August 20, 2014 (San Diego’s East County)—U.S. Fish & Wildlife Service officials have warned California this month that solar-tower technology used at Ivanpah and proposed by BrightSource near Joshua Tree National Park on the California-Arizona border have the “highest lethality potential” of all desert solar technologies.  The warning comes after Ivanpah, the first facility to use the concentrated solar technology, was found to be burning birds alive, Associated Press reports.

The proposed site is on a flight path for birds migrating from the Colorado River to the Salton Sea and is richer in bird life than Ivanpah—including protected peregrine falcons and Golden Eagles.  Wildlife experts have also raised concern that the vast sea of shimmering solar panels is actually attracting waterfowl. In addition, some officials have called these solar fields “mega traps” for birds because the power towers attract insects on which some birds feed.

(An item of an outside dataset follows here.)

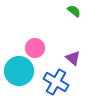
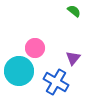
purple triangle: rotated 28 degrees clockwise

Bright Source’s proposed mitigation to offset bird deaths has drawn scoffs from wildlife experts.  The company proposes to fund spaying and neutering feral cats, which one government study found kill over 1.4 billion birds each year.

However stray cats customarily stalk small birds—not eagles, falcons, or waterfowl such as ducks, geese and pelicans.  Moreover, Kevin Emmerich at Basin and Range Watch, an environmental advocacy group, observes wryly, “You never see herds of feral cats in the desert.  Anytime someone’s cat spends the night outside, the coyotes get fed well. So cats are not killing birds anywhere close to the power towers.”

Incineration of birds in flight is so common over the Ivanpah facility that workers have dubbed the tormented birds “streamers” as they fall from the sky in flames, dead or dying a tortuous death.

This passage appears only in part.